* Your objective *
If a line of the listing contains the string "window", return that line.

[Start of section]

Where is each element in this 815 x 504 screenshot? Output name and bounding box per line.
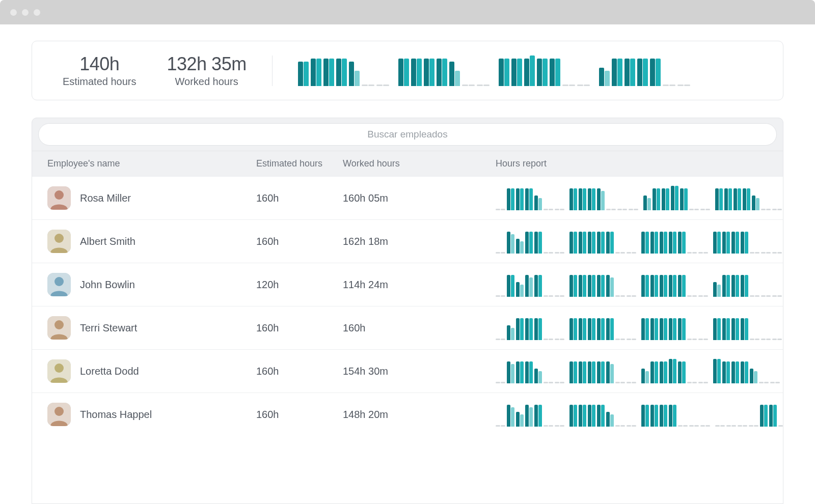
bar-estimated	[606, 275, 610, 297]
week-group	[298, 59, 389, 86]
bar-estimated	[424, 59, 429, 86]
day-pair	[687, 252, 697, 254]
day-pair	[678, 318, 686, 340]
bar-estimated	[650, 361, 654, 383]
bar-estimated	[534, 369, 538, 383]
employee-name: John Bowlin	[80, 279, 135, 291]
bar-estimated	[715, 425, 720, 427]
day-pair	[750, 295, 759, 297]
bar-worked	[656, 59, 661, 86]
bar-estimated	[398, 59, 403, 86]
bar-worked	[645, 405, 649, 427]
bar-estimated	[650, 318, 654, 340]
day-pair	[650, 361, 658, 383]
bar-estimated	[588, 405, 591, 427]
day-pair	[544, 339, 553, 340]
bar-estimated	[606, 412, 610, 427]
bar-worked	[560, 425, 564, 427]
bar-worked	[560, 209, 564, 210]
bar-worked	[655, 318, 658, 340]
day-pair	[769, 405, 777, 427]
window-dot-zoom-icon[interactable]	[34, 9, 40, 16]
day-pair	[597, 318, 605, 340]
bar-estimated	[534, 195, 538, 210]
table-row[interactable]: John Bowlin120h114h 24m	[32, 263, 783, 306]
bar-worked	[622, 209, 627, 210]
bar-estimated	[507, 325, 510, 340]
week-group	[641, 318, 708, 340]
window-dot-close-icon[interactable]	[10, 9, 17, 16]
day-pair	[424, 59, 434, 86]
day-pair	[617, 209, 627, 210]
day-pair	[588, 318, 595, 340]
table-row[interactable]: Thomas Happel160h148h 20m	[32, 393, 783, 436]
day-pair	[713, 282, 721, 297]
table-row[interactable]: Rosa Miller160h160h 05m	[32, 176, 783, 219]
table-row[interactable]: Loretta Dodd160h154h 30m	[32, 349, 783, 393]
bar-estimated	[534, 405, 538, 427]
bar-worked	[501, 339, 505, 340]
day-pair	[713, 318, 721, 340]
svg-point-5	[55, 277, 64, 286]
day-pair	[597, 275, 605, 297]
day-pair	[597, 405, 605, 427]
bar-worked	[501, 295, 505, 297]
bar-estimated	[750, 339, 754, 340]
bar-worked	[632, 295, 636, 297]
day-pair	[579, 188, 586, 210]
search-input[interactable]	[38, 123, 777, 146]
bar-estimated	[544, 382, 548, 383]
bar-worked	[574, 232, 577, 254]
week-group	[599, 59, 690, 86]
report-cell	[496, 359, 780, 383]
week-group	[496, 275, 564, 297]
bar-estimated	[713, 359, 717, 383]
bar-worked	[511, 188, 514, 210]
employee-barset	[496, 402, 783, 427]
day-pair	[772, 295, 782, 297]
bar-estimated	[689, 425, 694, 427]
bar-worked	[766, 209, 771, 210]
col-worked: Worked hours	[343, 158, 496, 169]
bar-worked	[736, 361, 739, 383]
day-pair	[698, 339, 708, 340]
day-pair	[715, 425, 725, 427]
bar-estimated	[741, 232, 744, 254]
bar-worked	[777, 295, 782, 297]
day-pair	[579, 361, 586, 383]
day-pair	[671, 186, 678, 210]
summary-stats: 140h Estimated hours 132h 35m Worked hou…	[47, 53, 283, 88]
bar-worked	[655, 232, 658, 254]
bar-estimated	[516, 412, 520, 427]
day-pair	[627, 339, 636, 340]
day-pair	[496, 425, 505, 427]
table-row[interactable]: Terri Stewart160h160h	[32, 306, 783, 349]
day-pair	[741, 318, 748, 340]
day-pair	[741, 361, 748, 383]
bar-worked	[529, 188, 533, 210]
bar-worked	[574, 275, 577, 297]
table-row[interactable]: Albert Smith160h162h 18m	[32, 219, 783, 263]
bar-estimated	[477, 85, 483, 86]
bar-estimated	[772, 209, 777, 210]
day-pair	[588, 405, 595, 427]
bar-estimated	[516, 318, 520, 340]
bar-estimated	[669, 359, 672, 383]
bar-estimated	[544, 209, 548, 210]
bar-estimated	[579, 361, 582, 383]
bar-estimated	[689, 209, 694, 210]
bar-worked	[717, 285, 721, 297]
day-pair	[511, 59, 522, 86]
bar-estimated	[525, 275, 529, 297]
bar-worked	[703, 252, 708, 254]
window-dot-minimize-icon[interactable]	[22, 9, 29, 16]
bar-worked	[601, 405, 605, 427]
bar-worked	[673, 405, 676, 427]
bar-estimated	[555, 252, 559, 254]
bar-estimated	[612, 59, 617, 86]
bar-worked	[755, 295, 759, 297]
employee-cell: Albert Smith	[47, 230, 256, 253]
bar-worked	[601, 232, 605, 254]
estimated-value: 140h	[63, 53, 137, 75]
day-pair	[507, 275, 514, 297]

[End of section]

* Task response *
window-dot-zoom-icon[interactable]	[34, 9, 40, 16]
window-dot-close-icon[interactable]	[10, 9, 17, 16]
window-dot-minimize-icon[interactable]	[22, 9, 29, 16]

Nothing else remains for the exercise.